[Your task]: Copy out each line of the data holding "一键导航".
Material for this task Block Start
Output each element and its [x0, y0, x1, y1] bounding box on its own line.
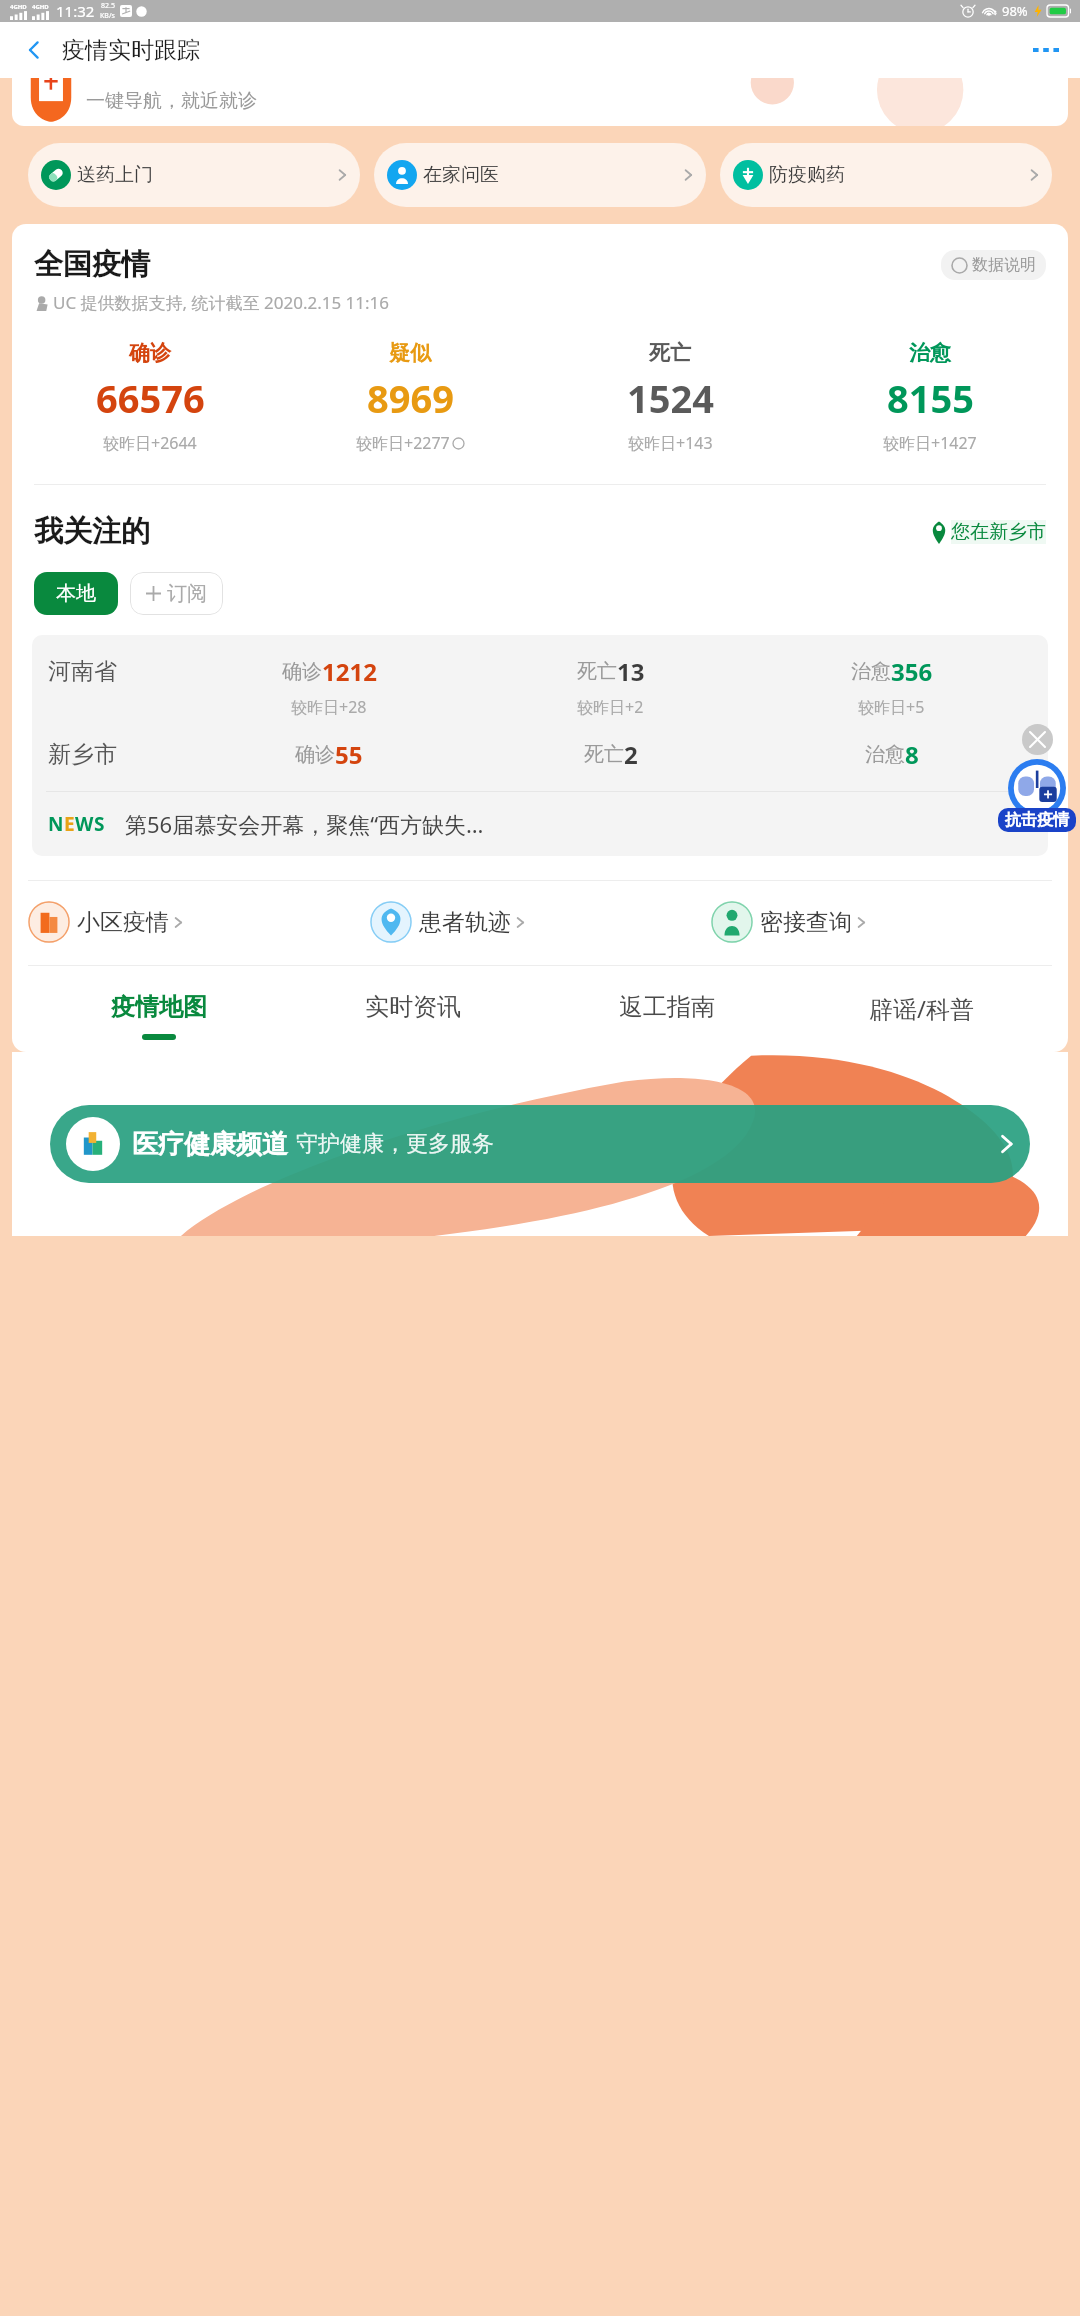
button[interactable]: 医疗健康频道 [50, 1105, 1030, 1183]
button[interactable]: 订阅 [130, 572, 223, 615]
staticText: 较昨日+28 [291, 696, 367, 718]
button[interactable]: 抗击疫情 [998, 808, 1076, 832]
button[interactable]: 抗击疫情 [1008, 759, 1066, 817]
button[interactable]: 实时资讯 [286, 992, 540, 1034]
staticText: 死亡 [577, 659, 617, 684]
button[interactable]: More options [1024, 28, 1068, 72]
staticText: 新乡市 [48, 740, 188, 769]
staticText: 较昨日+5 [858, 696, 925, 718]
staticText: 356 [891, 655, 933, 688]
staticText: 较昨日+143 [628, 432, 713, 454]
staticText: 辟谣/科普 [869, 992, 974, 1025]
staticText: 本地 [56, 581, 96, 606]
button[interactable]: 本地 [34, 572, 118, 615]
button[interactable]: 小区疫情 [28, 901, 370, 943]
staticText: 患者轨迹 [419, 908, 511, 937]
staticText: N [48, 811, 64, 837]
button[interactable]: 返工指南 [540, 992, 794, 1034]
staticText: UC 提供数据支持, 统计截至 2020.2.15 11:16 [53, 291, 390, 314]
staticText: 13 [617, 655, 645, 688]
staticText: 防疫购药 [769, 163, 845, 187]
staticText: W [75, 811, 94, 837]
staticText: 较昨日+2644 [103, 432, 197, 454]
staticText: 治愈 [909, 340, 951, 366]
button[interactable]: 患者轨迹 [370, 901, 711, 943]
staticText: 确诊 [282, 659, 322, 684]
staticText: 抗击疫情 [1005, 810, 1069, 830]
button[interactable]: 防疫购药 [720, 143, 1052, 207]
staticText: 8 [905, 738, 919, 771]
staticText: 小区疫情 [77, 908, 169, 937]
staticText: 82.5 [101, 1, 115, 11]
button[interactable]: 疫情地图 [32, 992, 286, 1040]
button[interactable]: 河南省 [48, 655, 1032, 718]
staticText: 医疗健康频道 [132, 1128, 288, 1161]
staticText: 66576 [96, 372, 205, 424]
staticText: 8155 [887, 372, 974, 424]
staticText: 守护健康，更多服务 [296, 1130, 494, 1158]
staticText: 1524 [627, 372, 714, 424]
staticText: 4GHD [32, 3, 49, 11]
button[interactable]: 新乡市 [48, 738, 1032, 771]
staticText: 治愈 [865, 742, 905, 767]
staticText: 98% [1002, 2, 1028, 20]
staticText: 第56届慕安会开幕，聚焦“西方缺失… [125, 809, 484, 839]
staticText: 疫情实时跟踪 [62, 36, 200, 65]
button[interactable]: 死亡 [540, 340, 800, 454]
staticText: 55 [335, 738, 363, 771]
button[interactable]: 送药上门 [28, 143, 360, 207]
staticText: 密接查询 [760, 908, 852, 937]
staticText: 送药上门 [77, 163, 153, 187]
staticText: S [94, 811, 105, 837]
staticText: 您在新乡市 [951, 520, 1046, 544]
staticText: 1212 [322, 655, 377, 688]
button[interactable]: Back [12, 28, 56, 72]
staticText: 数据说明 [972, 255, 1036, 275]
staticText: 治愈 [851, 659, 891, 684]
button[interactable]: 密接查询 [711, 901, 1052, 943]
staticText: 订阅 [167, 581, 207, 606]
staticText: 较昨日+2277 [356, 432, 450, 454]
staticText: KB/s [100, 11, 115, 21]
staticText: 死亡 [584, 742, 624, 767]
staticText: 返工指南 [619, 992, 715, 1022]
staticText: 疫情地图 [111, 992, 207, 1022]
staticText: 较昨日+2 [577, 696, 644, 718]
button[interactable]: 治愈 [800, 340, 1060, 454]
button[interactable]: 确诊 [20, 340, 280, 454]
staticText: 我关注的 [34, 513, 150, 550]
button[interactable]: 您在新乡市 [930, 520, 1046, 544]
button[interactable]: 数据说明 [941, 250, 1046, 280]
staticText: E [64, 811, 75, 837]
button[interactable]: N [32, 792, 1048, 856]
button[interactable]: Close [1022, 724, 1053, 755]
staticText: 4GHD [10, 3, 27, 11]
button[interactable]: 在家问医 [374, 143, 706, 207]
staticText: 确诊 [295, 742, 335, 767]
staticText: 河南省 [48, 657, 188, 686]
button[interactable]: 辟谣/科普 [794, 992, 1048, 1037]
staticText: 一键导航，就近就诊 [86, 89, 257, 113]
staticText: 较昨日+1427 [883, 432, 977, 454]
staticText: 11:32 [56, 1, 95, 21]
button[interactable]: 一键导航，就近就诊 [12, 78, 1068, 126]
staticText: 8969 [367, 372, 454, 424]
staticText: 实时资讯 [365, 992, 461, 1022]
staticText: 确诊 [129, 340, 171, 366]
button[interactable]: 疑似 [280, 340, 540, 454]
staticText: 疑似 [389, 340, 431, 366]
staticText: 在家问医 [423, 163, 499, 187]
staticText: 2 [624, 738, 638, 771]
staticText: 死亡 [649, 340, 691, 366]
staticText: 全国疫情 [34, 246, 150, 283]
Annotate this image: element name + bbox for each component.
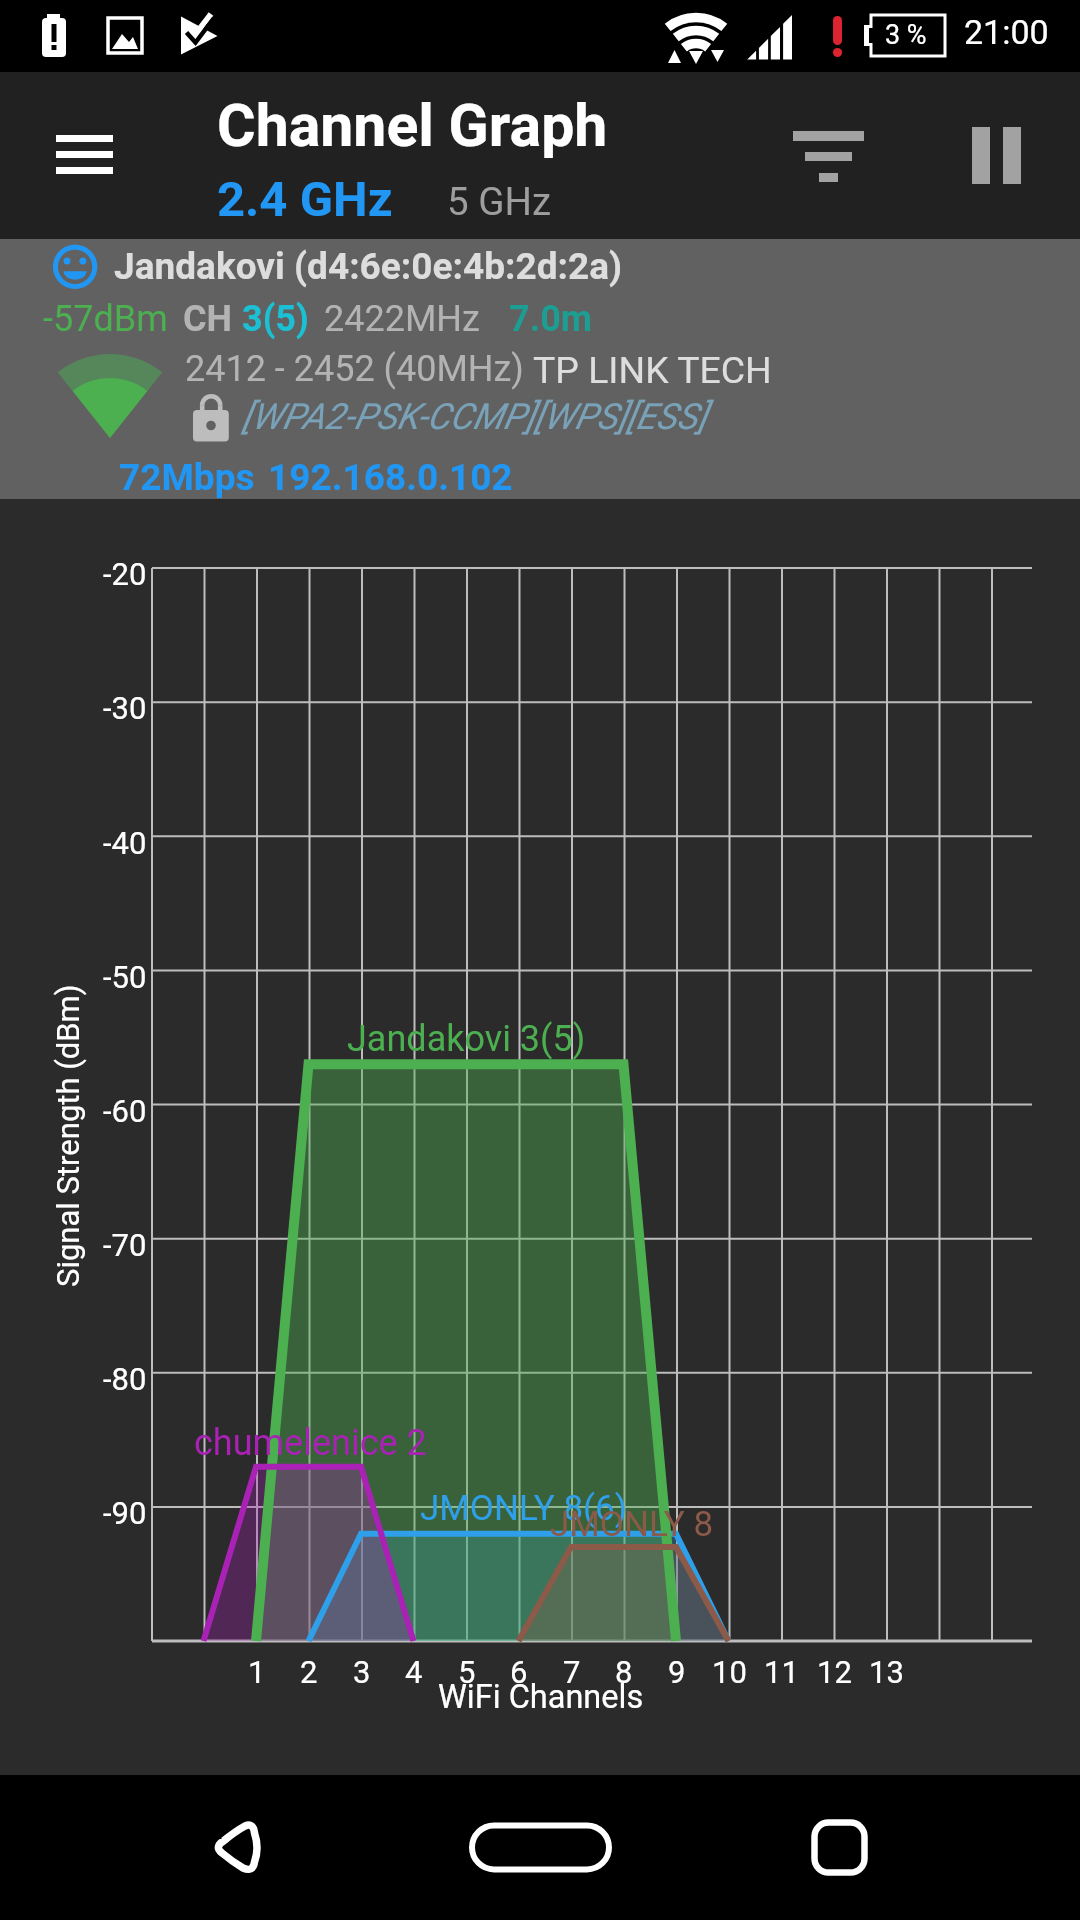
staticText: JMONLY 8(6) bbox=[420, 1488, 627, 1529]
staticText: JMONLY 8 bbox=[550, 1504, 714, 1545]
staticText: 8 bbox=[615, 1654, 633, 1690]
staticText: 1 bbox=[248, 1654, 266, 1690]
staticText: -60 bbox=[103, 1093, 147, 1129]
staticText: [WPA2-PSK-CCMP][WPS][ESS] bbox=[242, 396, 707, 438]
button[interactable]: Filter access points bbox=[770, 108, 882, 220]
staticText: 11 bbox=[764, 1654, 799, 1690]
button[interactable]: Home bbox=[462, 1813, 619, 1877]
button[interactable]: 5 GHz bbox=[431, 164, 561, 226]
staticText: 7.0m bbox=[509, 298, 592, 340]
staticText: 192.168.0.102 bbox=[268, 456, 513, 499]
button[interactable]: Recent apps bbox=[799, 1808, 880, 1889]
button[interactable]: Pause scanning bbox=[946, 108, 1058, 220]
staticText: 21:00 bbox=[964, 12, 1049, 52]
staticText: 5 bbox=[458, 1654, 476, 1690]
staticText: 13 bbox=[869, 1654, 904, 1690]
button[interactable]: 2.4 GHz bbox=[200, 164, 400, 226]
staticText: 72Mbps bbox=[119, 456, 255, 499]
staticText: chumelenice 2 bbox=[194, 1422, 427, 1464]
button[interactable]: Back bbox=[195, 1788, 285, 1878]
staticText: -70 bbox=[103, 1227, 147, 1263]
staticText: 2 bbox=[300, 1654, 318, 1690]
staticText: Signal Strength (dBm) bbox=[50, 984, 86, 1287]
staticText: -80 bbox=[103, 1361, 147, 1397]
staticText: -40 bbox=[103, 825, 147, 861]
staticText: 6 bbox=[510, 1654, 528, 1690]
staticText: 3 bbox=[353, 1654, 371, 1690]
button[interactable]: Open navigation drawer bbox=[14, 94, 114, 194]
staticText: 10 bbox=[712, 1654, 747, 1690]
staticText: 3(5) bbox=[242, 298, 309, 340]
staticText: 5 GHz bbox=[447, 179, 551, 224]
staticText: -50 bbox=[103, 959, 147, 995]
staticText: -90 bbox=[103, 1495, 147, 1531]
staticText: Channel Graph bbox=[217, 91, 608, 160]
staticText: Jandakovi (d4:6e:0e:4b:2d:2a) bbox=[114, 245, 623, 288]
staticText: 12 bbox=[817, 1654, 852, 1690]
staticText: CH bbox=[183, 298, 233, 340]
staticText: 2412 - 2452 (40MHz) bbox=[185, 348, 524, 390]
staticText: -57dBm bbox=[43, 298, 168, 340]
staticText: -30 bbox=[103, 690, 147, 726]
staticText: TP LINK TECH bbox=[533, 348, 772, 392]
staticText: WiFi Channels bbox=[438, 1678, 644, 1716]
staticText: 2.4 GHz bbox=[217, 171, 393, 228]
staticText: Jandakovi 3(5) bbox=[347, 1018, 586, 1060]
button[interactable]: Jandakovi (d4:6e:0e:4b:2d:2a) bbox=[0, 239, 1080, 499]
staticText: 3 % bbox=[885, 19, 927, 51]
staticText: 7 bbox=[563, 1654, 581, 1690]
staticText: 2422MHz bbox=[324, 298, 480, 340]
staticText: 9 bbox=[668, 1654, 686, 1690]
staticText: -20 bbox=[103, 556, 147, 592]
staticText: 4 bbox=[405, 1654, 423, 1690]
Material for this task Block End
[Finished exercise]:
staticText: 一键导航，就近就诊 [86, 89, 257, 113]
button[interactable]: 一键导航，就近就诊 [12, 78, 1068, 126]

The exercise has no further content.